"Europe Started Here": The MedeMoment in Batumi as a site of National Pedagogy
Speaker: Fabio De Leonardis

Fabio De Leonardis holds a BA+MA degree in Foreign Languages and Literatures from Bari University, where he obatined also a PhD in Theory of Language and Sciences of Signs in 2008, and an MA in Russian and Eurasian Studies from the European University at St. Petersburg (2013). In spring 2014 he was Wayne Vucinich Visiting Scholar at Stanford University’s Center for Russian, East European and Eurasian Studies and from 2012 to 2021 he co-edited the journal Nazioni e regioni. Studi e ricerche sulla comunità immaginata. His research interests focus on discourse analysis, nationalism, Russia and Eurasia and the question of Palestine. He is currently associate professor of Semiotics at Shanghai International Studies University and is a member of Social Semiotics’ and Nazioni e regioni’s editorial staff. Among his publications, Palestina 1881-2006. Una contesa lunga un secolo (La Città del Sole, 2007), «Memory and Nation-Building in Georgia» (in Isaacs R. – Polese A. (eds.), Nation-Building and Identity in the Post-Soviet Space.
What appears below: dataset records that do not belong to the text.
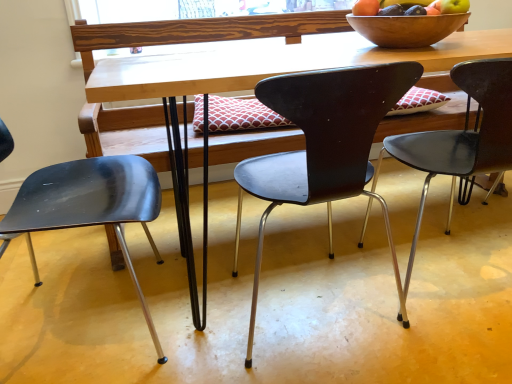 Question: Is matte black chair at center, arranged as the 3th chair when viewed from the left, touching matte black chair at center, marked as the 2th chair in a right-to-left arrangement?

Choices:
 (A) yes
 (B) no

Answer: (B)

Question: Does matte black chair at center, arranged as the 3th chair when viewed from the left, have a larger size compared to matte black chair at center, marked as the 2th chair in a right-to-left arrangement?

Choices:
 (A) yes
 (B) no

Answer: (B)

Question: Is matte black chair at center, arranged as the 3th chair when viewed from the left, facing towards matte black chair at center, marked as the 2th chair in a right-to-left arrangement?

Choices:
 (A) yes
 (B) no

Answer: (B)

Question: Does matte black chair at center, arranged as the 3th chair when viewed from the left, have a greater width compared to matte black chair at center, the 2th chair positioned from the left?

Choices:
 (A) yes
 (B) no

Answer: (B)

Question: Can you confirm if matte black chair at center, arranged as the 3th chair when viewed from the left, is taller than matte black chair at center, the 2th chair positioned from the left?

Choices:
 (A) yes
 (B) no

Answer: (B)

Question: Considering the positions of point (399, 41) and point (339, 66), is point (399, 41) closer or farther from the camera than point (339, 66)?

Choices:
 (A) farther
 (B) closer

Answer: (A)

Question: Is wooden bowl at upper right taller or shorter than wooden desk at center?

Choices:
 (A) short
 (B) tall

Answer: (A)

Question: Choose the correct answer: Is wooden bowl at upper right inside wooden desk at center or outside it?

Choices:
 (A) inside
 (B) outside

Answer: (B)

Question: Relative to wooden desk at center, is wooden bowl at upper right in front or behind?

Choices:
 (A) behind
 (B) front

Answer: (A)

Question: Considering the positions of point (95, 213) and point (437, 172), is point (95, 213) closer or farther from the camera than point (437, 172)?

Choices:
 (A) farther
 (B) closer

Answer: (B)

Question: In the image, is metallic black chair at left, arranged as the first chair when viewed from the left, on the left side or the right side of matte black chair at center, arranged as the 3th chair when viewed from the left?

Choices:
 (A) right
 (B) left

Answer: (B)

Question: Considering their positions, is metallic black chair at left, arranged as the first chair when viewed from the left, located in front of or behind matte black chair at center, arranged as the first chair when viewed from the right?

Choices:
 (A) front
 (B) behind

Answer: (A)

Question: From their relative heights in the image, would you say metallic black chair at left, arranged as the first chair when viewed from the left, is taller or shorter than matte black chair at center, arranged as the first chair when viewed from the right?

Choices:
 (A) short
 (B) tall

Answer: (A)

Question: Looking at the image, does matte black chair at center, the 2th chair positioned from the left, seem bigger or smaller compared to metallic black chair at left, the 3th chair positioned from the right?

Choices:
 (A) big
 (B) small

Answer: (B)

Question: From a real-world perspective, relative to metallic black chair at left, the 3th chair positioned from the right, is matte black chair at center, marked as the 2th chair in a right-to-left arrangement, vertically above or below?

Choices:
 (A) below
 (B) above

Answer: (B) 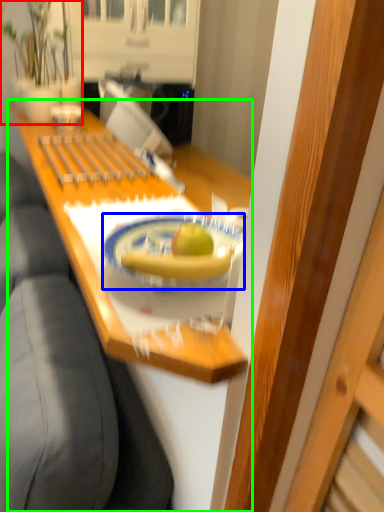 Question: Considering the real-world distances, which object is closest to houseplant (highlighted by a red box)? plate (highlighted by a blue box) or desk (highlighted by a green box).

Choices:
 (A) plate
 (B) desk

Answer: (B) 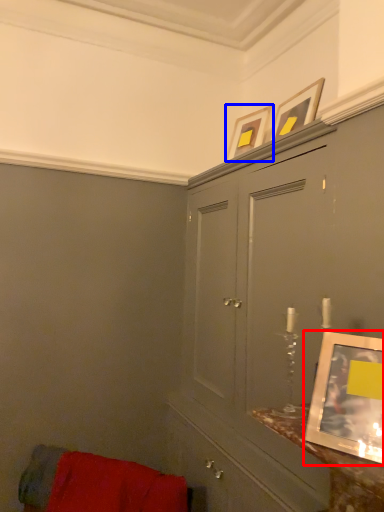 Question: Which object appears closest to the camera in this image, picture frame (highlighted by a red box) or picture frame (highlighted by a blue box)?

Choices:
 (A) picture frame
 (B) picture frame

Answer: (A)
New Tools and Approaches, Routledge, 2016), Nation-building and Personality Cult in Turkmenistan: The Türkmenbaşy Phenomenon, Routledge, 2018.
Theme
‘Europe Started Here’: The Medea Monument in Batumi as a Site of National Pedagogy
In the period that followed the so-called Rose Revolution, between 2004 and 2012, the former Soviet Republic of Georgia underwent a radical experiment of state- and nation-building promoted by the then president Mikheil Saakashvili and its United National Movement. At the core of this experiment there was a highly articulated ideology of state nationalism. The latter was embedded in a neoliberal and strongly pro-Western agenda that posited Georgia as a country that had been forcefully detached from its ‘European path’ by the Russian Empire first and the USSR later, therefore its ‘Europeanness’ had to be ‘restored’ by a process of rapid de-Sovietization and de-Russianization coupled with a speedy process of ‘modernization’. This ideology, among other things, found expression in a radical reshaping of the Georgian urban landscape, especially in the cities of Tbilisi and Batumi. This paper uses multimodal CDA tools to analyze one such example of resemantization of the public space, namely the Medea monument in Batumi. The analysis shows how this monument and its architectural setting elides the other interpretations and transforms the figure of Medea into a site of nationalist pedagogy aimed at demonstrating Georgia’s ‘Europeanness’.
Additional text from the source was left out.